Fabrice Drouelle, nous embarque avec sa voix envoutante au ton légèrement dramatique, dans les évènements qui ont marqué les 50 dernières années. Procès, faits divers, grandes affaires, aventures, en 55mn, on en découvre tous les secrets.

Il introduit toujours son sujet par des formules impactantes et d’une voix grave.

La narration est entrecoupée d’interludes musicales, programmées par Murielle Perez toujours choisies avec humour et finesse, et par des interviews ou archives orales récupérées de l’époque. Elle se finit par une discussion, entre lui et un invité expert en lien direct ou indirect avec l’affaire, et à deux ils analysent et débattent ces épisodes de l’histoire, avec justesse.

Les affaires sont souvent diffusées en fonction de l’actualité pour faire lien. Par exemple, lors des marches contre les violences faites aux femmes le 23 novembre, vous auriez pu écouter Histoires de femmes, victimes de violences conjugales ou bien en cette première semaine de janvier, revenir sur les attentats qui ont touché il y a 5 ans Charlie Hebdo.

Chaque émission a la forme d’un conte. Il nous raconte des histoires, et nous embarque dans cet univers, parfois morbide, mais toujours avec subtilité.

C’est ce qui rend cette émission singulière. Par exemple si nous prenons le podcast Fenêtre sur cour de Élise Costa diffusé sur Arte Radio qui traite des mêmes topiques, on peut voir que l’approche est complètement différente. En une dizaine de minutes, elle va principalement nous présenter la partie juridique des affaires. Elle parle à la première personne et adopte un point de vue omniscient qui nous éloigne du conte et de l’univers dans lequel on arrive moins à plonger.

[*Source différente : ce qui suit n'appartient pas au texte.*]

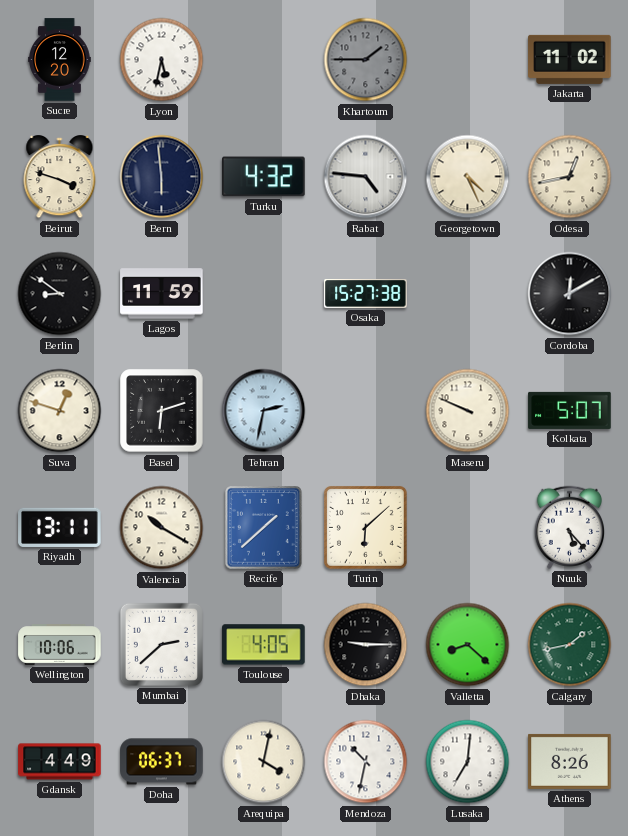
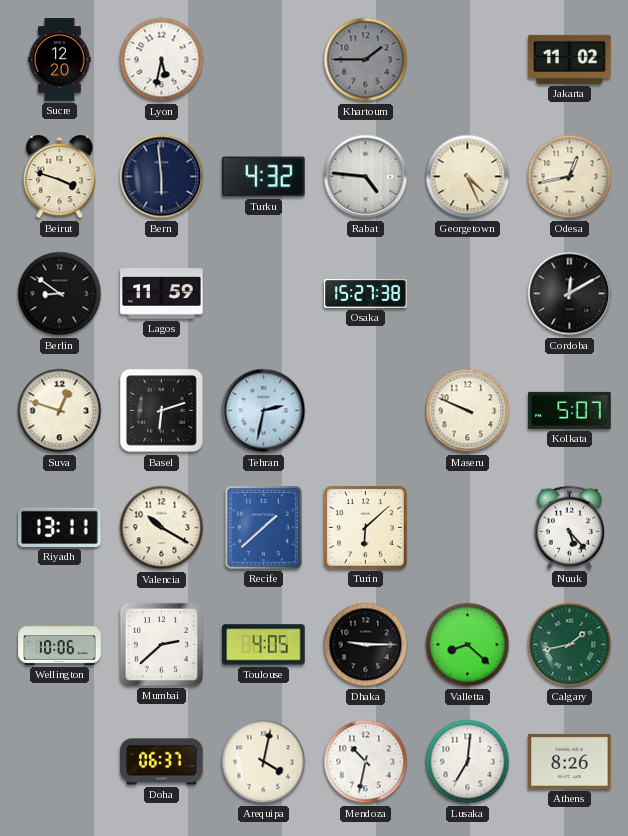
Gdansk: 4:49 -> none
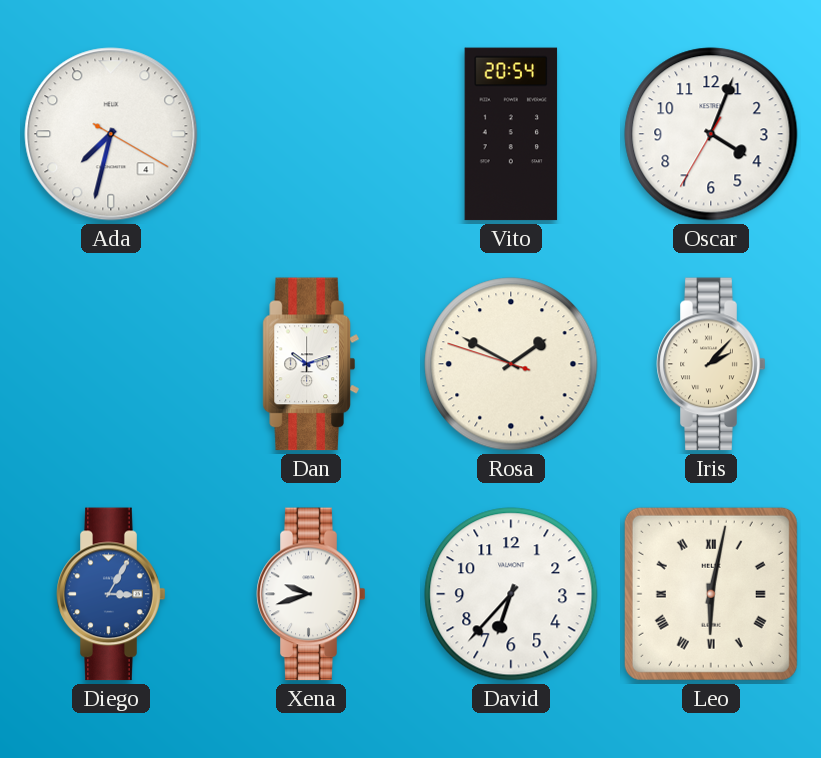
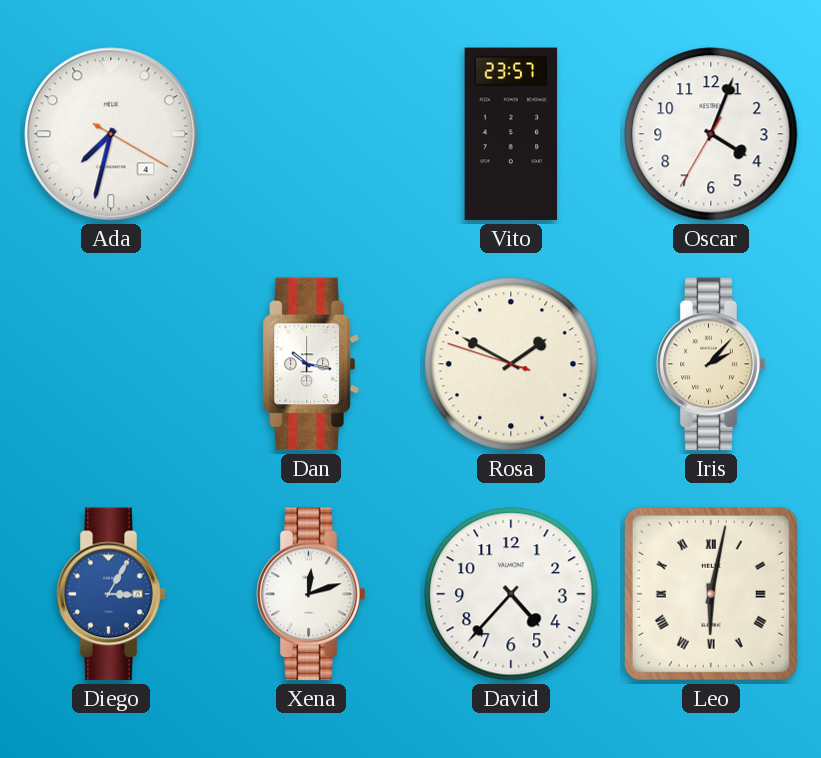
Vito: 20:54 -> 23:57
Dan: 10:12 -> 10:17
Xena: 9:42 -> 12:12
David: 6:37 -> 4:37
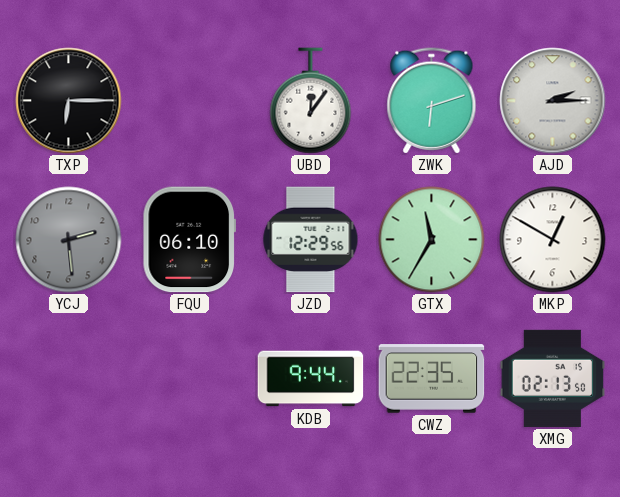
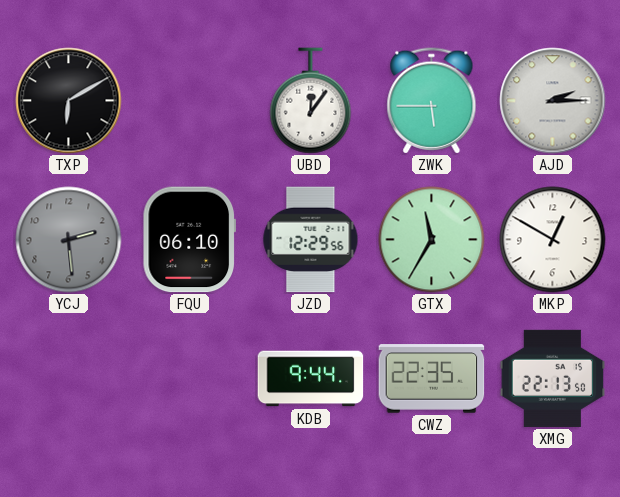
TXP: 6:15 -> 6:10
ZWK: 6:12 -> 5:45
XMG: 02:13 -> 22:13
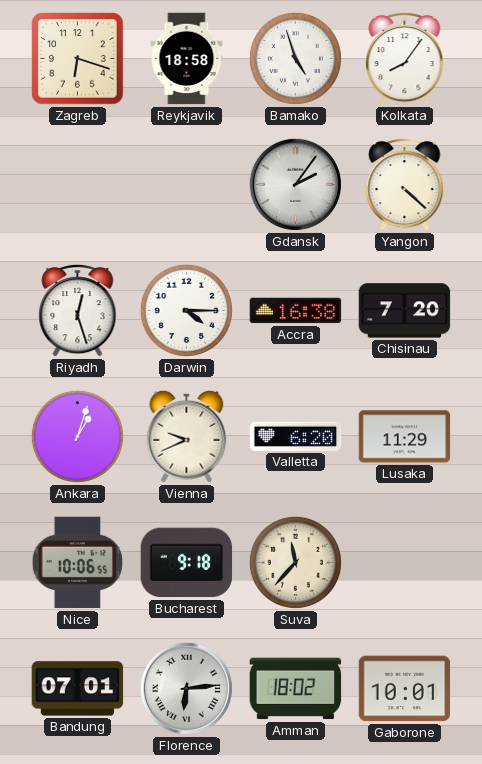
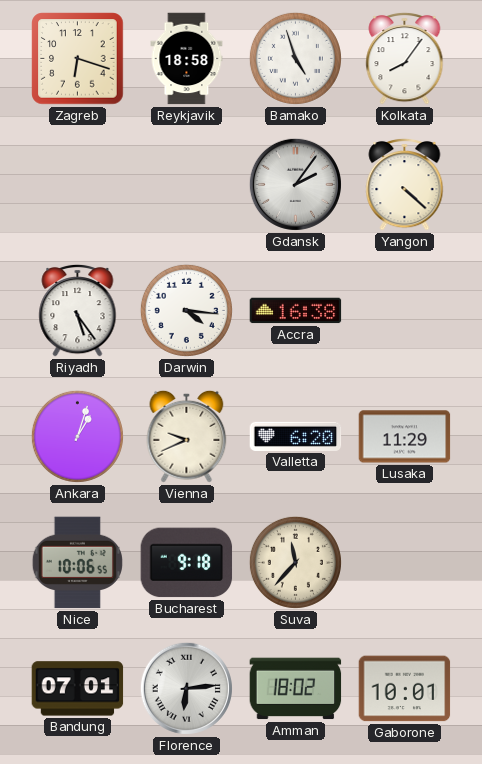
Riyadh: 12:27 -> 5:24
Darwin: 4:15 -> 4:16
Chisinau: 7:20 -> none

Cependant, c’est peut-être justement ce que l’on pourrait reprocher à Fabrice Drouelle. Sa voix particulière nous guide là où il veut qu’on aille et, lui et nous, manquons parfois un peu d’objectivité sur certaines affaires.

Et si nous regardions une émission de plus près… Prenons celle du 12 novembre 2019, Harkis, quand la France abandonne ses enfants.
L’émission commence toujours par une introduction au sujet et la présentation de l’invité retranscrites toutes deux sur le site de France Inter. Il nous donne de façon très concise un aperçu de ce que nous allons écouter par la suite.

Ici il va donc nous rappeler la signification et la portée du mot Harkis, ainsi que les étapes importantes de ce qui a constitué leur histoire. Les mots employés sont choisis d’une façon à nous capter dès la première minute.

« Des montagnes de Kabylie au Massif central, des camps de transit aux HLM de banlieues, c’est ce combat, celui des harkis et de leurs enfants, que nous allons raconter aujourd’hui. »

L’invité est Fatima Besnaci-Lancou, écrivaine, et docteure en Histoire contemporaine, spécialiste de la guerre d’Algérie, co-fondatrice de l’association Harkis et droits de l’Homme, et membre du Conseil scientifique du Mémorial du camp de Rivesaltes.

Après un générique de début composé de quelques notes et du nom de l’émission, on entre directement dans le sujet par un extrait du discours de Charles de Gaulle sur les cessez-le-feu en Algérie suite aux accords d’Évian. Fabrice Drouelle marque un temps de pose et reprend la parole pour reposer le contexte, et démarrer son histoire, le tout sur un fond musical haletant mêlant tambours et guitares. Comme un film auditif, il nous conte les prémices et l’origine de cette affaire, tout en gardant chiffres et dates pour appuyer ses propos.

Le rythme de sa voix évolue au fil des évènements. Elle est lente et grave lorsqu’il parle de la situation en Algérie et s’accélère et devient interrogative lorsqu’il évoque les départs et l’inconnu de la destination.

Il file son intervention en coupant son discours par des audios et archives de l’époque. Témoignages de Harkis, interviews de journalistes, reportages, discours politiques, viennent étoffer ses propos et lui permettent de rebondir et d’avancer dans son histoire.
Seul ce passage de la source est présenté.